NGA has also incorporated many examples of "foreign art" (predominantly Western) into their collection, many of which were originally part of the 'Armenian Cultural Center' (the former Lazarian Seminary, Moscow), which was nationalized during the Soviet period and moved to Yerevan.

The ancient collections include examples of ancient art from Egypt (New Kingdom, Greco-Roman, Coptic), Greece (Corinth, Attica), Rome, and Iran. The Decorative Arts department has ceramic and porcelain collections of Chinese, Iranian, Italian, Japan, German, Austrian, Danish, and an extensive collection from the 18th–19th-century Tsarist Imperial Porcelain Factory in Russia. There are also a small collection of bronze items from 18th-century China (Qing dynasty) and 16th–17th-century Western European wooden furniture.

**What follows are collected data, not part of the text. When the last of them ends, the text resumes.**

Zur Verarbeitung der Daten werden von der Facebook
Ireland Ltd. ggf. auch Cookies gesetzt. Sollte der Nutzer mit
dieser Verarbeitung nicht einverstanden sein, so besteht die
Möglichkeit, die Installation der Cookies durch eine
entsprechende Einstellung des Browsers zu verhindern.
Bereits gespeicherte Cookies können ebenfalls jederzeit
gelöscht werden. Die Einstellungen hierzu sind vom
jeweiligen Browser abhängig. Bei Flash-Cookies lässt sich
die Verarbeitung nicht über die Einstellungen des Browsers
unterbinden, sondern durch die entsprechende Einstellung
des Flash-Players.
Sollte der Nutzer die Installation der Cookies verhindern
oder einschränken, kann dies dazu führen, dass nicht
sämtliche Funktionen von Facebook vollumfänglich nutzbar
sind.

The NGA building also houses the restoration and conservation studios affiliated with the museum. The complex also has a moderately sized library and archive, a small cafeteria, a souvenir and book store, and a hall used for film screenings and lectures.

The NGA also lends to international exhibitions with works from her collection, helping to organizize exhibitions of Armenian art in different countries to see that Armenia's works are appreciated by citizens around the world.

==Armenian art==
Armenian art makes up a large part of the collection – around 700 pieces. Exposition of classic Armenian art begins with ancient and Medieval art: Urartu frescoes and copies of Garni Temple's mosaics and Medieval wall-paintings and miniatures, including a 7th-century fresco of "Christ Enthroned" from St. Stephanos Church (Lmbatavank), a 10th-century fresco fragment of "The Last Judgment" from St. Poghos-Petros (Tatev), and a 13th-century fresco depicting the Nativity from St. Astvatsatskin (Akhtala).

The museum has an extensive collection of Armenian Apostolic Church-related paintings ranging from the 17th-19th centuries, as well as, silver book-covers of manuscripts, crosses, and 18th-century altar curtains from across Asia.

Collection of Armenian paintings of the 17th century consists mostly of the artistic heritage of the Hovnatanian's dynasty. Beside works of Hovnatan Hovnatanian, strong collection of pieces by Hakob Hovnatanyan, founder of portrait genre in Armenian painting, is displayed in the Gallery.

The Gallery stores more than 62 canvases of Ivan Aivazovsky, Russian painter of Armenian background, who wrote a lot of paintings on Armenian motifs.

The largest part of the Armenian collection is dedicated to the work of classical Armenian painters of the 19th and 20th century – Vardges Sureniants, Stepan Aghajanian, Yeghishe Tadevosyan, Panos Terlemezian, Gevorg Bashinjaghian, Martiros Saryan, Hakob Kojoyan, Arshak Fetvadjian and others.

There is a particular strength in the field of art by diasporan Armenians, and it includes works by Zakar Zakarian (Paris), Edgar Chahine (Paris), Hovsep Pushman (New York), Jean Carzou (Paris), Jean Jansem (Paris), Gerardo Oragyan (Rome), and Paul Guiragossian (Beirut).

In 2008, a pavilion was opened specifically for Hakob Gyurjian's works.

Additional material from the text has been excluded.